Dataset entries
++++++++++++++++++++

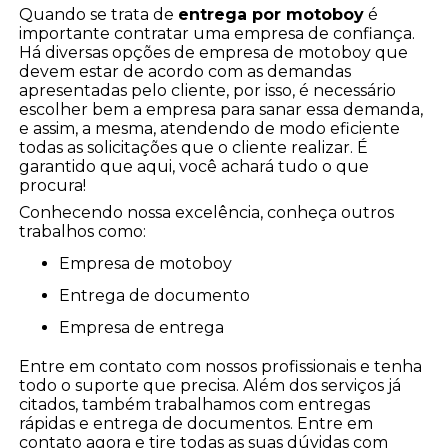
Quando se trata de
entrega por motoboy
é
importante contratar uma empresa de confiança.
Há diversas opções de empresa de motoboy que
devem estar de acordo com as demandas
apresentadas pelo cliente, por isso, é necessário
escolher bem a empresa para sanar essa demanda,
e assim, a mesma, atendendo de modo eficiente
todas as solicitações que o cliente realizar. É
garantido que aqui, você achará tudo o que
procura!
Conhecendo nossa excelência, conheça outros
trabalhos como:
empresa de motoboy
entrega de documento
empresa de entrega
Entre em contato com nossos profissionais e tenha
todo o suporte que precisa. Além dos serviços já
citados, também trabalhamos com entregas
rápidas e entrega de documentos. Entre em
contato agora e tire todas as suas dúvidas com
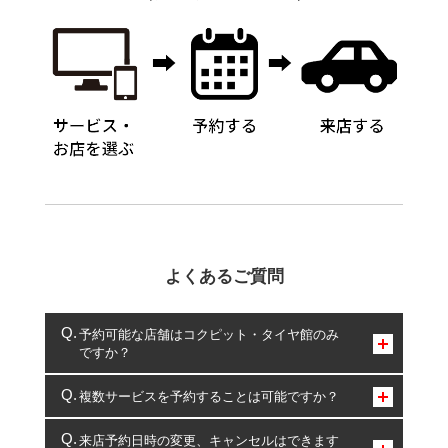
よくあるご質問
予約可能な店舗はコクピット・タイヤ館のみ
ですか？
コクピット・タイヤ館のみとなります。
複数サービスを予約することは可能ですか？
複数サービスのご予約は可能です。
来店予約日時の変更、キャンセルはできます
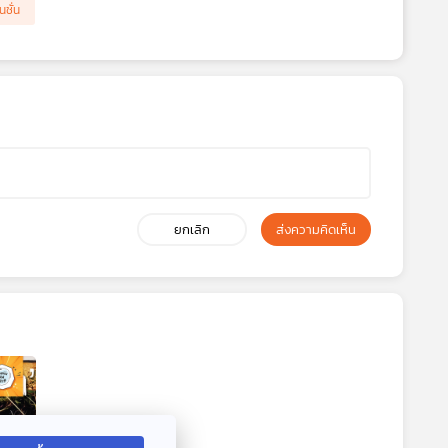
นชั่น
ยกเลิก
ส่งความคิดเห็น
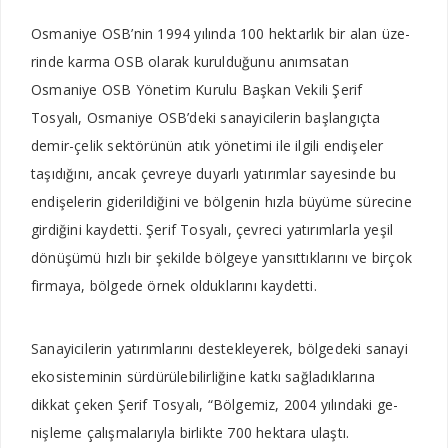
Osmaniye OSB’nin 1994 yı­lında 100 hektarlık bir alan üze­
rinde karma OSB olarak kurul­duğunu anımsatan
Osmaniye OSB Yönetim Kurulu Başkan Vekili Şerif
Tosyalı, Osmaniye OSB’deki sanayicilerin başlan­gıçta
demir-çelik sektörünün atık yönetimi ile ilgili endişeler
taşıdığını, ancak çevreye duyar­lı yatırımlar sayesinde bu
endi­şelerin giderildiğini ve bölgenin hızla büyüme sürecine
girdiğini kaydetti. Şerif Tosyalı, çevre­ci yatırımlarla yeşil
dönüşümü hızlı bir şekilde bölgeye yansıt­tıklarını ve birçok
firmaya, böl­gede örnek olduklarını kaydetti.
Sanayicilerin yatırımlarını destekleyerek, bölgedeki sa­nayi
ekosisteminin sürdürü­lebilirliğine katkı sağladıkları­na
dikkat çeken Şerif Tosyalı, “Bölgemiz, 2004 yılındaki ge­
nişleme çalışmalarıyla birlik­te 700 hektara ulaştı.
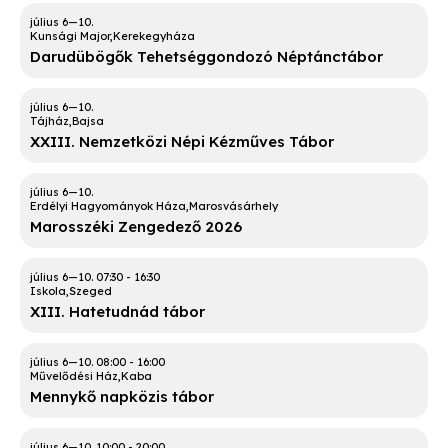
Kunsági Major
Kerekegyháza
Darudübögők Tehetséggondozó Néptánctábor
Tájház
Bajsa
XXIII. Nemzetközi Népi Kézműves Tábor
Erdélyi Hagyományok Háza
Marosvásárhely
Marosszéki Zengedező 2026
07:30
-
16:30
Iskola
Szeged
XIII. Hatetudnád tábor
08:00
-
16:00
Művelődési Ház
Kaba
Mennykő napközis tábor
10:00
-
20:00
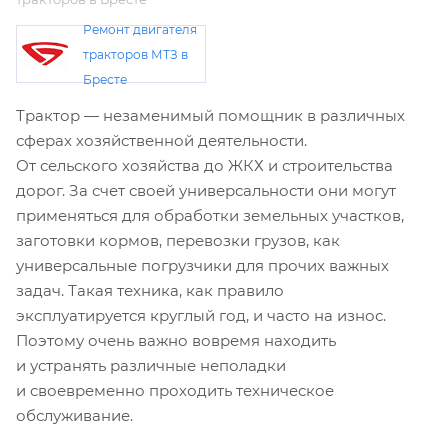
Ремонт двигателя
тракторов МТЗ в
Бресте
Трактор — незаменимый помощник в различных
сферах хозяйственной деятельности.
От сельского хозяйства до ЖКХ и строительства
дорог. За счет своей универсальности они могут
применяться для обработки земельных участков,
заготовки кормов, перевозки грузов, как
универсальные погрузчики для прочих важных
задач. Такая техника, как правило
эксплуатируется круглый год, и часто на износ.
Поэтому очень важно вовремя находить
и устранять различные неполадки
и своевременно проходить техническое
обслуживание.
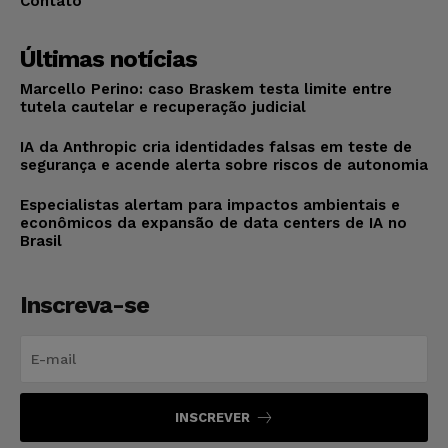
Contato
Últimas notícias
Marcello Perino: caso Braskem testa limite entre
tutela cautelar e recuperação judicial
IA da Anthropic cria identidades falsas em teste de
segurança e acende alerta sobre riscos de autonomia
Especialistas alertam para impactos ambientais e
econômicos da expansão de data centers de IA no
Brasil
Inscreva-se
INSCREVER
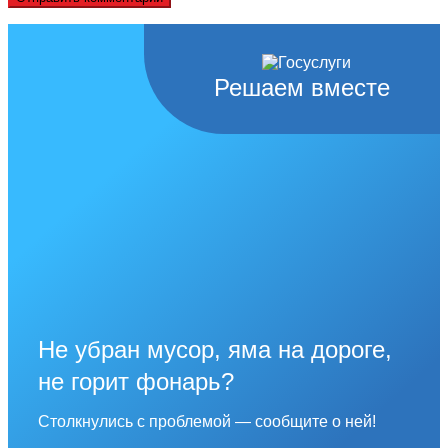
Решаем вместе
Не убран мусор, яма на дороге,
не горит фонарь?
Столкнулись с проблемой — сообщите о ней!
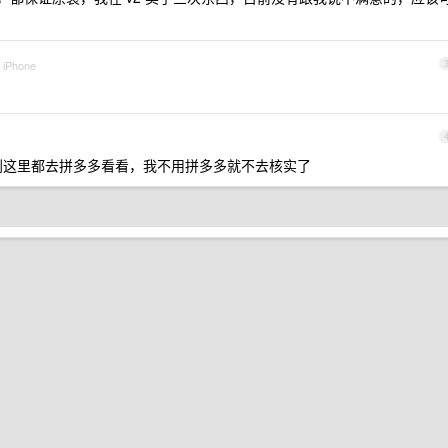
a iPhone
到这里都去拼多多看看，我不用拼多多就不去核实了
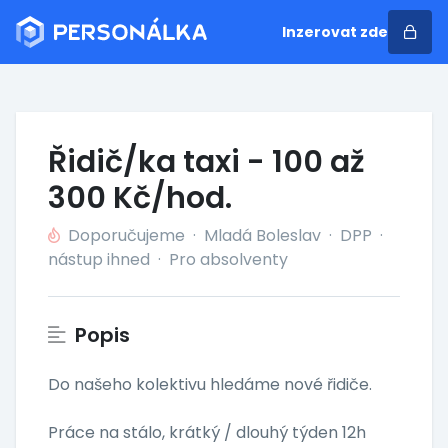
Inzerovat zde
Řidič/ka taxi - 100 až
300 Kč/hod.
Doporučujeme
·
Mladá Boleslav
·
DPP
·
nástup ihned
·
Pro absolventy
Popis
Do našeho kolektivu hledáme nové řidiče.
Práce na stálo, krátký / dlouhý týden 12h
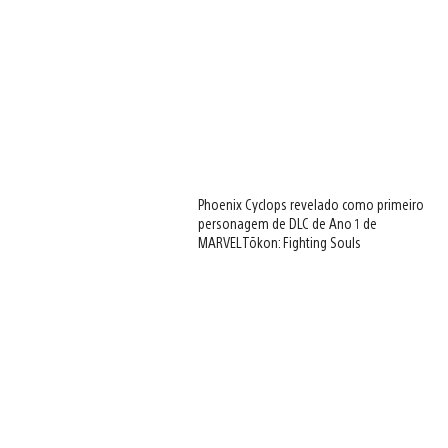
Phoenix Cyclops revelado como primeiro
personagem de DLC de Ano 1 de
MARVEL Tōkon: Fighting Souls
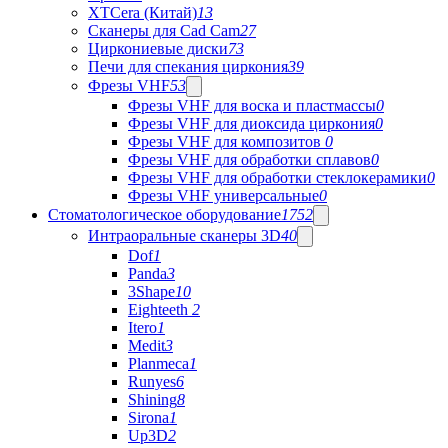
XTCera (Китай)
13
Сканеры для Cad Cam
27
Циркониевые диски
73
Печи для спекания циркония
39
Фрезы VHF
53
Фрезы VHF для воска и пластмассы
0
Фрезы VHF для диоксида циркония
0
Фрезы VHF для композитов
0
Фрезы VHF для обработки сплавов
0
Фрезы VHF для обработки стеклокерамики
0
Фрезы VHF универсальные
0
Стоматологическое оборудование
1752
Интраоральные сканеры 3D
40
Dof
1
Panda
3
3Shape
10
Eighteeth
2
Itero
1
Medit
3
Planmeca
1
Runyes
6
Shining
8
Sirona
1
Up3D
2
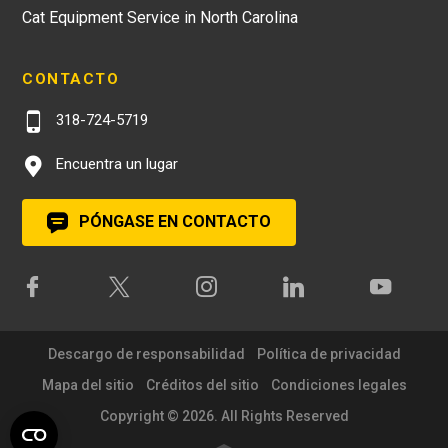
Cat Equipment Service in North Carolina
CONTACTO
318-724-5719
Encuentra un lugar
PÓNGASE EN CONTACTO
Descargo de responsabilidad
Política de privacidad
Mapa del sitio
Créditos del sitio
Condiciones legales
Copyright © 2026. All Rights Reserved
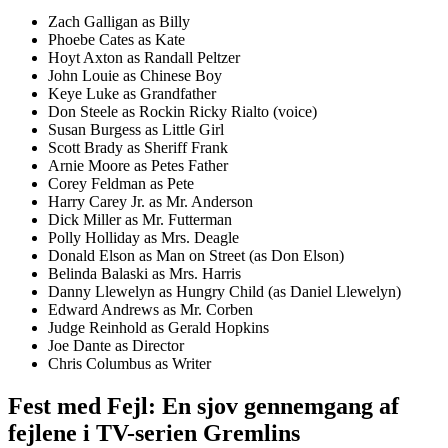
Zach Galligan as Billy
Phoebe Cates as Kate
Hoyt Axton as Randall Peltzer
John Louie as Chinese Boy
Keye Luke as Grandfather
Don Steele as Rockin Ricky Rialto (voice)
Susan Burgess as Little Girl
Scott Brady as Sheriff Frank
Arnie Moore as Petes Father
Corey Feldman as Pete
Harry Carey Jr. as Mr. Anderson
Dick Miller as Mr. Futterman
Polly Holliday as Mrs. Deagle
Donald Elson as Man on Street (as Don Elson)
Belinda Balaski as Mrs. Harris
Danny Llewelyn as Hungry Child (as Daniel Llewelyn)
Edward Andrews as Mr. Corben
Judge Reinhold as Gerald Hopkins
Joe Dante as Director
Chris Columbus as Writer
Fest med Fejl: En sjov gennemgang af
fejlene i TV-serien Gremlins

++++++++++++++++++++

# EXERCISE AIM
Here the job is to print all the data exactly, skipping any image.

# YOUR SOLUTION
Quando se trata de
entrega por motoboy
é
importante contratar uma empresa de confiança.
Há diversas opções de empresa de motoboy que
devem estar de acordo com as demandas
apresentadas pelo cliente, por isso, é necessário
escolher bem a empresa para sanar essa demanda,
e assim, a mesma, atendendo de modo eficiente
todas as solicitações que o cliente realizar. É
garantido que aqui, você achará tudo o que
procura!
Conhecendo nossa excelência, conheça outros
trabalhos como:
empresa de motoboy
entrega de documento
empresa de entrega
Entre em contato com nossos profissionais e tenha
todo o suporte que precisa. Além dos serviços já
citados, também trabalhamos com entregas
rápidas e entrega de documentos. Entre em
contato agora e tire todas as suas dúvidas com
よくあるご質問
予約可能な店舗はコクピット・タイヤ館のみ
ですか？
コクピット・タイヤ館のみとなります。
複数サービスを予約することは可能ですか？
複数サービスのご予約は可能です。
来店予約日時の変更、キャンセルはできます
นชั่น
ยกเลิก
ส่งความคิดเห็น
Osmaniye OSB’nin 1994 yı­lında 100 hektarlık bir alan üze­
rinde karma OSB olarak kurul­duğunu anımsatan
Osmaniye OSB Yönetim Kurulu Başkan Vekili Şerif
Tosyalı, Osmaniye OSB’deki sanayicilerin başlan­gıçta
demir-çelik sektörünün atık yönetimi ile ilgili endişeler
taşıdığını, ancak çevreye duyar­lı yatırımlar sayesinde bu
endi­şelerin giderildiğini ve bölgenin hızla büyüme sürecine
girdiğini kaydetti. Şerif Tosyalı, çevre­ci yatırımlarla yeşil
dönüşümü hızlı bir şekilde bölgeye yansıt­tıklarını ve birçok
firmaya, böl­gede örnek olduklarını kaydetti.
Sanayicilerin yatırımlarını destekleyerek, bölgedeki sa­nayi
ekosisteminin sürdürü­lebilirliğine katkı sağladıkları­na
dikkat çeken Şerif Tosyalı, “Bölgemiz, 2004 yılındaki ge­
nişleme çalışmalarıyla birlik­te 700 hektara ulaştı.
Kunsági Major
Kerekegyháza
Darudübögők Tehetséggondozó Néptánctábor
Tájház
Bajsa
XXIII. Nemzetközi Népi Kézműves Tábor
Erdélyi Hagyományok Háza
Marosvásárhely
Marosszéki Zengedező 2026
07:30
-
16:30
Iskola
Szeged
XIII. Hatetudnád tábor
08:00
-
16:00
Művelődési Ház
Kaba
Mennykő napközis tábor
10:00
-
20:00
Ремонт двигателя
тракторов МТЗ в
Бресте
Трактор — незаменимый помощник в различных
сферах хозяйственной деятельности.
От сельского хозяйства до ЖКХ и строительства
дорог. За счет своей универсальности они могут
применяться для обработки земельных участков,
заготовки кормов, перевозки грузов, как
универсальные погрузчики для прочих важных
задач. Такая техника, как правило
эксплуатируется круглый год, и часто на износ.
Поэтому очень важно вовремя находить
и устранять различные неполадки
и своевременно проходить техническое
обслуживание.
Contato
Últimas notícias
Marcello Perino: caso Braskem testa limite entre
tutela cautelar e recuperação judicial
IA da Anthropic cria identidades falsas em teste de
segurança e acende alerta sobre riscos de autonomia
Especialistas alertam para impactos ambientais e
econômicos da expansão de data centers de IA no
Brasil
Inscreva-se
INSCREVER
Решаем вместе
Не убран мусор, яма на дороге,
не горит фонарь?
Столкнулись с проблемой — сообщите о ней!
a iPhone
到这里都去拼多多看看，我不用拼多多就不去核实了
Inzerovat zde
Řidič/ka taxi - 100 až
300 Kč/hod.
Doporučujeme
·
Mladá Boleslav
·
DPP
·
nástup ihned
·
Pro absolventy
Popis
Do našeho kolektivu hledáme nové řidiče.
Práce na stálo, krátký / dlouhý týden 12h
Phoenix Cyclops revelado como primeiro
personagem de DLC de Ano 1 de
MARVEL Tōkon: Fighting Souls
XTCera (Китай)
13
Сканеры для Cad Cam
27
Циркониевые диски
73
Печи для спекания циркония
39
Фрезы VHF
53
Фрезы VHF для воска и пластмассы
0
Фрезы VHF для диоксида циркония
0
Фрезы VHF для композитов
0
Фрезы VHF для обработки сплавов
0
Фрезы VHF для обработки стеклокерамики
0
Фрезы VHF универсальные
0
Стоматологическое оборудование
1752
Интраоральные сканеры 3D
40
Dof
1
Panda
3
3Shape
10
Eighteeth
2
Itero
1
Medit
3
Planmeca
1
Runyes
6
Shining
8
Sirona
1
Up3D
2
Cat Equipment Service in North Carolina
CONTACTO
318-724-5719
Encuentra un lugar
PÓNGASE EN CONTACTO
Descargo de responsabilidad
Política de privacidad
Mapa del sitio
Créditos del sitio
Condiciones legales
Copyright © 2026. All Rights Reserved
Zach Galligan as Billy
Phoebe Cates as Kate
Hoyt Axton as Randall Peltzer
John Louie as Chinese Boy
Keye Luke as Grandfather
Don Steele as Rockin Ricky Rialto (voice)
Susan Burgess as Little Girl
Scott Brady as Sheriff Frank
Arnie Moore as Petes Father
Corey Feldman as Pete
Harry Carey Jr. as Mr. Anderson
Dick Miller as Mr. Futterman
Polly Holliday as Mrs. Deagle
Donald Elson as Man on Street (as Don Elson)
Belinda Balaski as Mrs. Harris
Danny Llewelyn as Hungry Child (as Daniel Llewelyn)
Edward Andrews as Mr. Corben
Judge Reinhold as Gerald Hopkins
Joe Dante as Director
Chris Columbus as Writer
Fest med Fejl: En sjov gennemgang af
fejlene i TV-serien Gremlins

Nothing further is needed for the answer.